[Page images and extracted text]
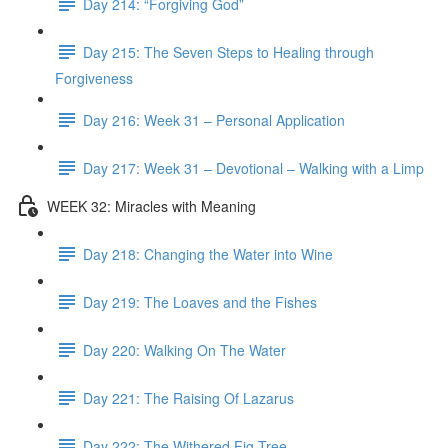
Day 214: “Forgiving God”
Day 215: The Seven Steps to Healing through
Forgiveness
Day 216: Week 31 – Personal Application
Day 217: Week 31 – Devotional – Walking with a Limp
WEEK 32: Miracles with Meaning
Day 218: Changing the Water into Wine
Day 219: The Loaves and the Fishes
Day 220: Walking On The Water
Day 221: The Raising Of Lazarus
Day 222: The Withered Fig Tree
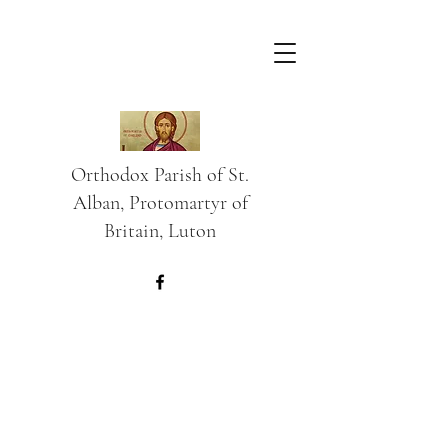
Orthodox Parish of St.
Alban, Protomartyr of
Britain, Luton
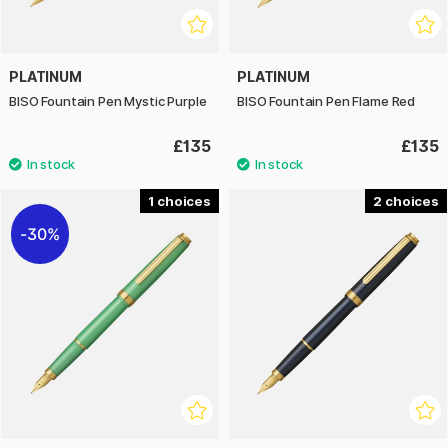
PLATINUM
PLATINUM
BISO Fountain Pen Mystic Purple
BISO Fountain Pen Flame Red
£135
£135
1
2
30%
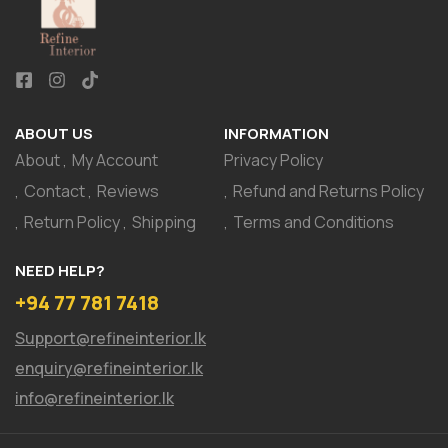
ABOUT US
INFORMATION
About
My Account
Privacy Policy
Contact
Reviews
Refund and Returns Policy
Return Policy
Shipping
Terms and Conditions
NEED HELP?
+94 77 781 7418
Support@refineinterior.lk
enquiry@refineinterior.lk
info@refineinterior.lk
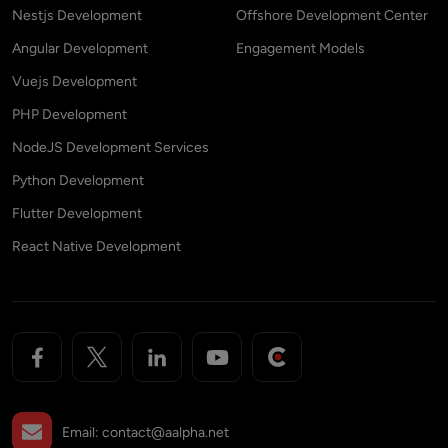
Nestjs Development
Offshore Development Center
Angular Development
Engagement Models
Vuejs Development
PHP Development
NodeJS Development Services
Python Development
Flutter Development
React Native Development
Email:
contact@aalpha.net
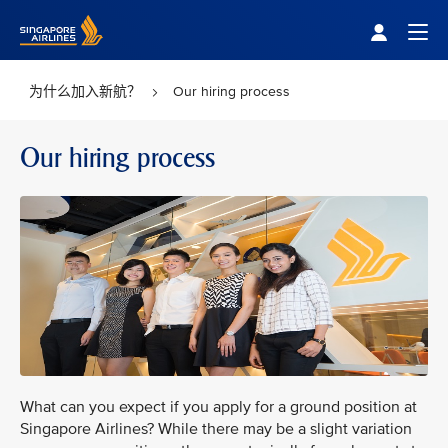
Singapore Airlines Home
Togg
为什么加入新航？
Our hiring process
Our hiring process
What can you expect if you apply for a ground position at
Singapore Airlines? While there may be a slight variation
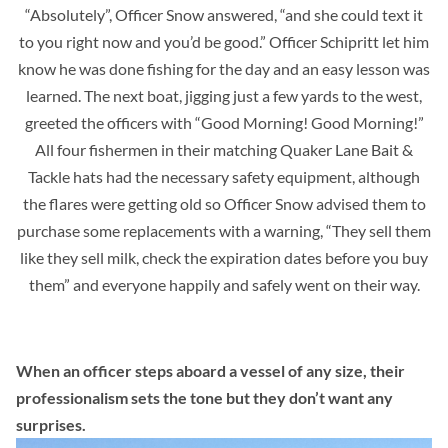
“Absolutely”, Officer Snow answered, “and she could text it
to you right now and you’d be good.” Officer Schipritt let him
know he was done fishing for the day and an easy lesson was
learned. The next boat, jigging just a few yards to the west,
greeted the officers with “Good Morning! Good Morning!”
All four fishermen in their matching Quaker Lane Bait &
Tackle hats had the necessary safety equipment, although
the flares were getting old so Officer Snow advised them to
purchase some replacements with a warning, “They sell them
like they sell milk, check the expiration dates before you buy
them” and everyone happily and safely went on their way.
When an officer steps aboard a vessel of any size, their
professionalism sets the tone but they don’t want any
surprises.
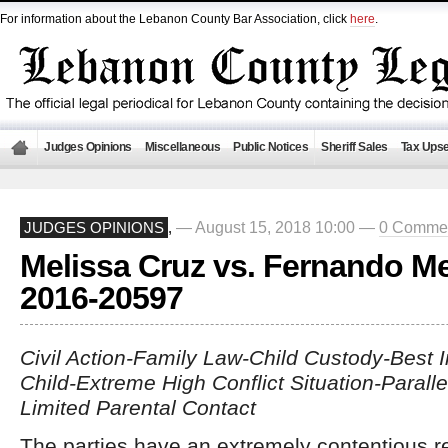
For information about the Lebanon County Bar Association, click
here
.
Judges Opinions
Miscellaneous
Public Notices
Sheriff Sales
Tax Upse
— August 15, 2018 10:00 —
0 Comme
JUDGES OPINIONS
,
Melissa Cruz vs. Fernando M
2016-20597
Civil Action-Family Law-Child Custody-Best I
Child-Extreme High Conflict Situation-Paralle
Limited Parental Contact
The parties have an extremely contentious re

• [What you need to do]
What are the lines in the records above, word for word, from the one containing "Singapore Airlines? While" through the one containing "learned. The next", both ends included and pictures left out?

• [Result of the task]
Singapore Airlines? While there may be a slight variation
“Absolutely”, Officer Snow answered, “and she could text it
to you right now and you’d be good.” Officer Schipritt let him
know he was done fishing for the day and an easy lesson was
learned. The next boat, jigging just a few yards to the west,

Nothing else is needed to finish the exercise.